Das Institut hatte nämlich noch am 22. Januar verlautbart: Corona kommt mutmaßlich aus China nicht raus. Es war genau der Tag, so erläutert Kekulé, an dem die Johns-Hopkins-Uni in den USA ihren weltweiten Infektions-Zähler ins Netz stellte, der bis heute die Menschheit mit Daten füttert.
"Das virologische Quartett": Potenzial für Traumquoten
Und dann wäre da noch Hendrick Streeck, der Nachfolger von Drosten an der Uni Bonn. Vorgestern meinte Streeck im FAZ-Interview, was Sie so weder von Drosten noch von Kekulé gehört haben: dass es nämlich sein könne, "dass wir im Jahr 2020 [in Deutschland] zusammengerechnet nicht mehr Todesfälle haben werden als in jedem anderen Jahr."

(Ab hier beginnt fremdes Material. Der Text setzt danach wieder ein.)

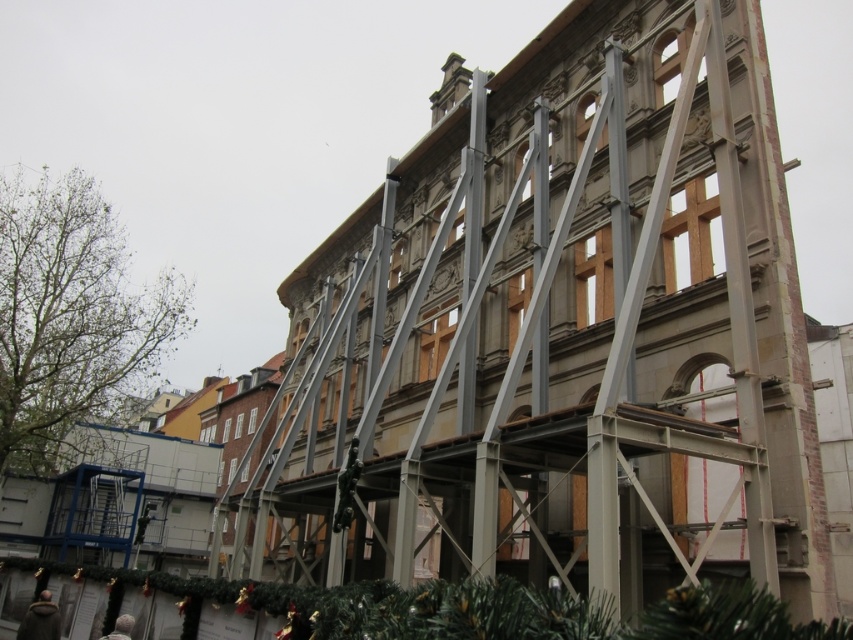 You are a construction worker who needs to move a 1.2 meter wide tool box from the dark gray fabric at lower left to the dark gray coat at lower center. Based on the scene, can the tool box fit through the space between them?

Streeck sagte nicht: Nehmt das, Ihr Hysteriker! Aber seine Worte enthielten durchaus ein Quantum Trost. Ab zur nächsten Corona-Party also? Nein! Das wird Ihnen im Öffentlich-Rechtlichen Rundfunk niemand raten. Wir möchten ARD oder ZDF jedoch zu einer Sendung motivieren, in der unsere Top-Virologen ihre Differenzen austragen, nicht zuletzt, was Leben und Tod angeht.
Die Sendung könnte "Das virologische Quartett" heißen oder "Das Viren-Sextett" oder, wenn denn viel viel hilft: "Das Corona-Dekagon". Reine Experten-Diskurse, kein dilettantisches Gequassel - das wäre korrektes Fernsehen in Zeiten der Pandemie!
Sollten irgendwann 70 Prozent von uns infiziert sein, wie Angela Merkel weissagte, dürfte eine solche Virus-Sendung Einschalt-Quoten haben wie einst Fußball-Länderspiele.
Ob es die überhaupt je wieder geben wird, grübeln Sie? Tja, das soll am besten Bundeskanzler Christian Drosten entscheiden, sobald Corona am Impfstoff verreckt ist.